1. solve and graph: 3|2x - 1|-2≤10

Explanation:

Step1: Isolate the absolute - value expression

Add 2 to both sides of the inequality $3|2x - 1|-2\leq10$.
$3|2x - 1|\leq10 + 2$, so $3|2x - 1|\leq12$. Then divide both sides by 3: $|2x - 1|\leq4$.

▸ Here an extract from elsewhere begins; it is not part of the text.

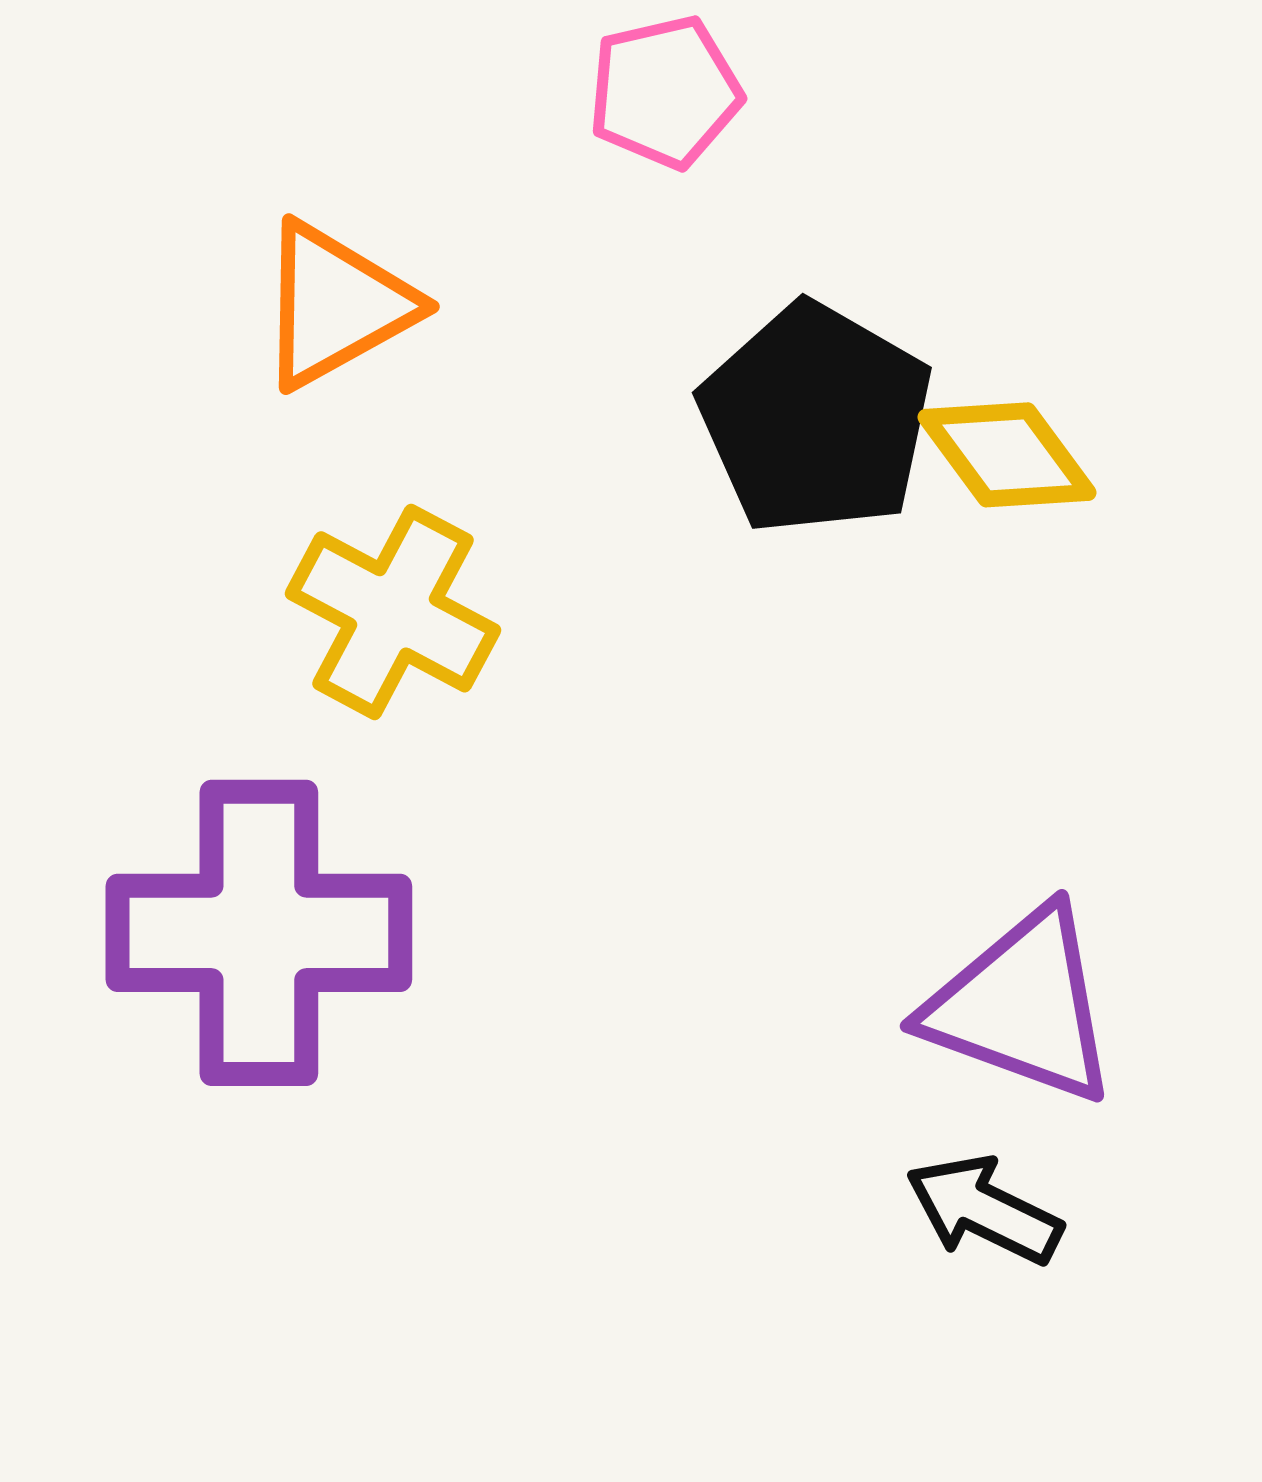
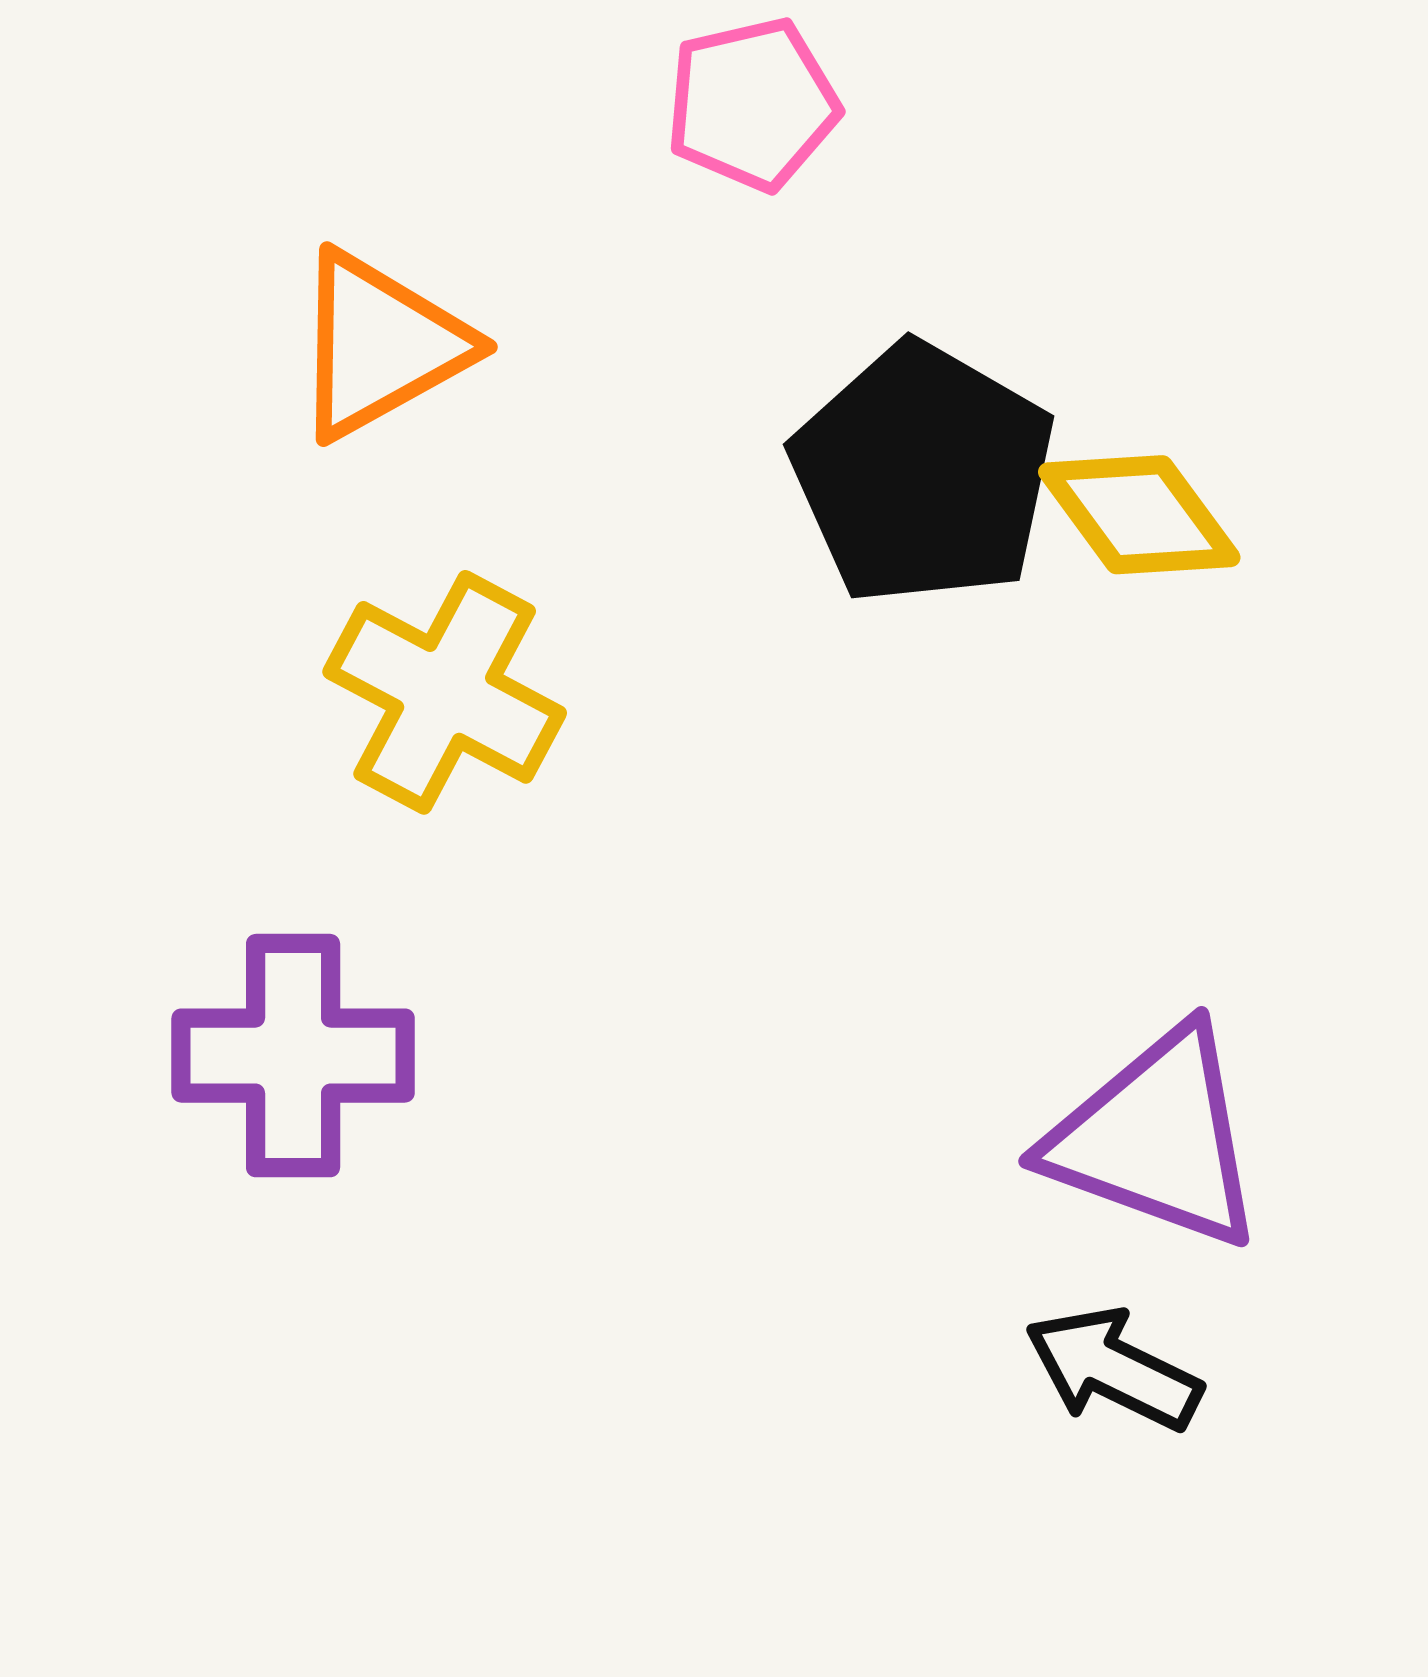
purple cross: (259, 933) -> (293, 1056), size x0.7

Step2: Split the absolute - value inequality into two cases

Case 1: $2x-1\geq0$ (i.e., $2x - 1\leq4$ when $2x\geq1$ or $x\geq\frac{1}{2}$).
Solve $2x - 1\leq4$. Add 1 to both sides: $2x\leq4 + 1$, so $2x\leq5$. Then divide by 2: $x\leq\frac{5}{2}$.
Case 2: $2x-1\lt0$ (i.e., $-(2x - 1)\leq4$ when $2x\lt1$ or $x\lt\frac{1}{2}$).
Expand $-(2x - 1)\leq4$ to $-2x + 1\leq4$. Subtract 1 from both sides: $-2x\leq4 - 1$, so $-2x\leq3$. Divide both sides by - 2 and reverse the inequality sign: $x\geq-\frac{3}{2}$.

Answer:

The solution of the inequality is $-\frac{3}{2}\leq x\leq\frac{5}{2}$. To graph it, draw a number line, mark the points $x =-\frac{3}{2}$ and $x=\frac{5}{2}$ with closed circles (because the inequality includes equality), and shade the region between these two points.